子どもを傷つけまいとして、何も求めない教育は、子どもの可能性を小さくする。子どもには力がある。磨かれれば光る力がある。努力する喜び、耐える尊さ、礼節の美しさ、祖国を愛する誇りを教えなければならない。
宮司は若者に伝えたい。
磨かれることを恐れるな。
叱られることを恥じるな。
失敗することを終わりだと思うな。
石は打たれて形を得る。人は試練によって器を得る。何度も削られ、何度も悔し涙を流し、何度も立ち上がる。その過程でしか、人の魂は光らない。
そして、磨かれた人間は、周囲を照らす。
自分だけが立派になるために磨くのではない。家族を支えるために磨く。地域を明るくするために磨く。祖国の未来を守るために磨く。神さまから授かった命を、より清らかに、より強く、より誠実に用いるために磨くのである。
日本を甦らせる道も、ここにある。
大きな制度改革だけで国は甦らない。経済政策だけで人の心は甦らない。必要なのは、日本人一人ひとりが、己を磨き直すことである。
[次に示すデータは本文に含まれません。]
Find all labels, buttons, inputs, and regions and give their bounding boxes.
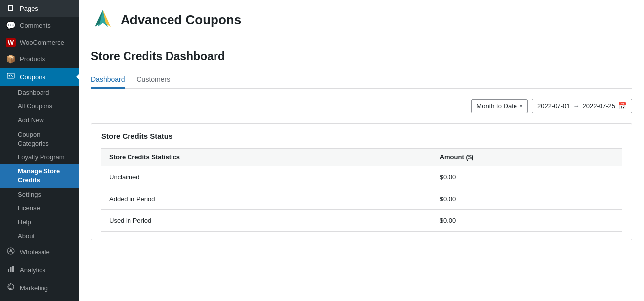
sidebar-item-label: Pages [20, 5, 38, 12]
wholesale-icon [6, 247, 16, 257]
sidebar: 🗒 Pages 💬 Comments W WooCommerce 📦 Produ… [0, 0, 79, 301]
table-row: Used in Period $0.00 [101, 210, 622, 232]
sidebar-item-pages[interactable]: 🗒 Pages [0, 0, 79, 17]
svg-rect-5 [8, 269, 9, 272]
date-from: 2022-07-01 [537, 102, 570, 110]
sidebar-item-comments[interactable]: 💬 Comments [0, 17, 79, 34]
app-logo [91, 8, 115, 32]
app-name: Advanced Coupons [121, 12, 241, 28]
sidebar-sub-item-manage-store-credits[interactable]: Manage Store Credits [0, 164, 79, 187]
sidebar-sub-item-settings[interactable]: Settings [0, 188, 79, 201]
svg-point-8 [10, 283, 11, 284]
status-section: Store Credits Status Store Credits Stati… [91, 123, 632, 240]
date-to: 2022-07-25 [583, 102, 616, 110]
marketing-icon [6, 283, 16, 293]
svg-point-1 [9, 75, 10, 77]
cell-amount: $0.00 [432, 188, 622, 210]
calendar-icon: 📅 [618, 102, 627, 110]
sidebar-item-coupons[interactable]: Coupons [0, 68, 79, 86]
svg-rect-7 [12, 266, 14, 272]
sidebar-item-label: Coupons [20, 73, 45, 81]
filter-row: Month to Date ▾ 2022-07-01 → 2022-07-25 … [91, 99, 632, 113]
sidebar-item-wholesale[interactable]: Wholesale [0, 243, 79, 261]
cell-stat: Used in Period [101, 210, 432, 232]
table-header-row: Store Credits Statistics Amount ($) [101, 149, 622, 166]
status-section-title: Store Credits Status [101, 132, 622, 140]
products-icon: 📦 [6, 54, 16, 64]
svg-rect-6 [10, 267, 12, 272]
date-arrow-icon: → [573, 102, 580, 110]
chevron-down-icon: ▾ [520, 103, 522, 109]
svg-point-4 [10, 249, 12, 251]
tab-customers[interactable]: Customers [137, 71, 171, 89]
sidebar-item-label: Analytics [20, 266, 45, 274]
svg-line-2 [11, 74, 13, 77]
period-label: Month to Date [476, 102, 517, 110]
sidebar-item-label: Marketing [20, 284, 48, 292]
app-header: Advanced Coupons [79, 0, 644, 38]
cell-stat: Unclaimed [101, 166, 432, 188]
sidebar-sub-item-help[interactable]: Help [0, 215, 79, 229]
sidebar-item-label: Wholesale [20, 249, 50, 256]
cell-amount: $0.00 [432, 166, 622, 188]
main-content: Advanced Coupons Store Credits Dashboard… [79, 0, 644, 301]
comments-icon: 💬 [6, 21, 16, 30]
cell-amount: $0.00 [432, 210, 622, 232]
col-amount: Amount ($) [432, 149, 622, 166]
stats-table: Store Credits Statistics Amount ($) Uncl… [101, 148, 622, 232]
sidebar-sub-item-coupon-categories[interactable]: Coupon Categories [0, 128, 79, 150]
col-stat: Store Credits Statistics [101, 149, 432, 166]
page-content: Store Credits Dashboard Dashboard Custom… [79, 38, 644, 240]
sidebar-item-products[interactable]: 📦 Products [0, 50, 79, 68]
analytics-icon [6, 265, 16, 275]
tabs-bar: Dashboard Customers [91, 71, 632, 89]
period-select[interactable]: Month to Date ▾ [471, 99, 528, 113]
table-row: Added in Period $0.00 [101, 188, 622, 210]
sidebar-sub-item-all-coupons[interactable]: All Coupons [0, 100, 79, 113]
table-row: Unclaimed $0.00 [101, 166, 622, 188]
sidebar-sub-item-dashboard[interactable]: Dashboard [0, 86, 79, 100]
active-arrow [76, 74, 79, 80]
cell-stat: Added in Period [101, 188, 432, 210]
sidebar-sub-item-license[interactable]: License [0, 201, 79, 215]
sidebar-item-woocommerce[interactable]: W WooCommerce [0, 34, 79, 50]
sidebar-submenu: Dashboard All Coupons Add New Coupon Cat… [0, 86, 79, 188]
tab-dashboard[interactable]: Dashboard [91, 71, 125, 89]
svg-rect-0 [7, 73, 14, 78]
sidebar-item-label: Products [20, 55, 45, 63]
coupons-icon [6, 72, 16, 82]
page-title: Store Credits Dashboard [91, 50, 632, 63]
woo-icon: W [6, 38, 16, 47]
sidebar-item-marketing[interactable]: Marketing [0, 279, 79, 297]
sidebar-item-label: WooCommerce [20, 39, 64, 46]
sidebar-sub-item-add-new[interactable]: Add New [0, 113, 79, 127]
pages-icon: 🗒 [6, 4, 16, 13]
sidebar-item-analytics[interactable]: Analytics [0, 261, 79, 279]
sidebar-sub-item-loyalty-program[interactable]: Loyalty Program [0, 150, 79, 164]
date-range-input[interactable]: 2022-07-01 → 2022-07-25 📅 [532, 99, 632, 113]
sidebar-sub-item-about[interactable]: About [0, 229, 79, 243]
sidebar-item-label: Comments [20, 22, 51, 29]
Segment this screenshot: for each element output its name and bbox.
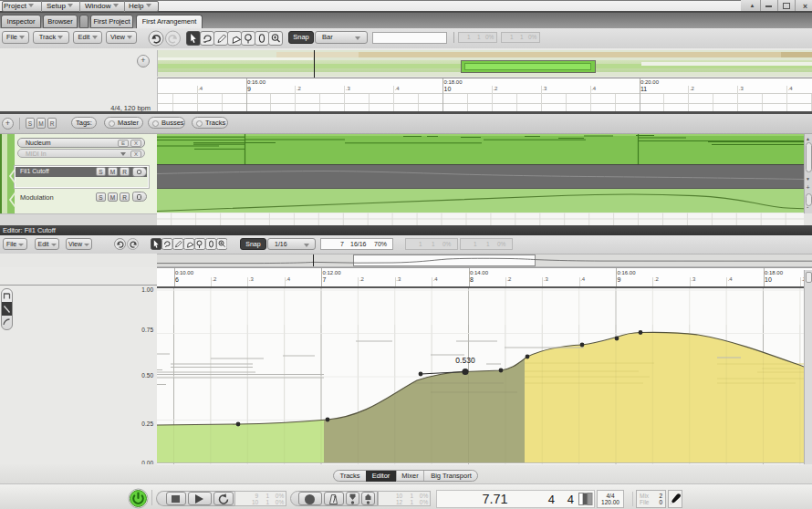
svg-text:0.530: 0.530 bbox=[455, 356, 475, 365]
父が父として磨かれ、母が母として磨かれ、子が子として学び、政治家が政治家として志を磨き、教育者が教育者として言葉を磨く。
その時、国は静かに変わり始める。
切磋琢磨とは、魂の鍛錬である。
切磋琢磨とは、神前に恥じぬ自分へ近づく道である。
切磋琢磨とは、日本人が日本人としての誇りを取り戻すための修養である。
宮司は今日も神前に祈る。令和の日本人が、安易な慰めに溺れず、己を磨く道へ立ち返ることを。若者が志を持ち、互いに励まし、互いに鍛え合い、祖国の未来を担う人物へと成長することを。
荒石の中には、必ず光がある。
その光を引き出すために、切り、磋き、琢ち、磨くのである。
日本人よ、己を磨け。
清く、強く、誠をもって。
磨かれた魂こそが、この国の未来を照らすのである。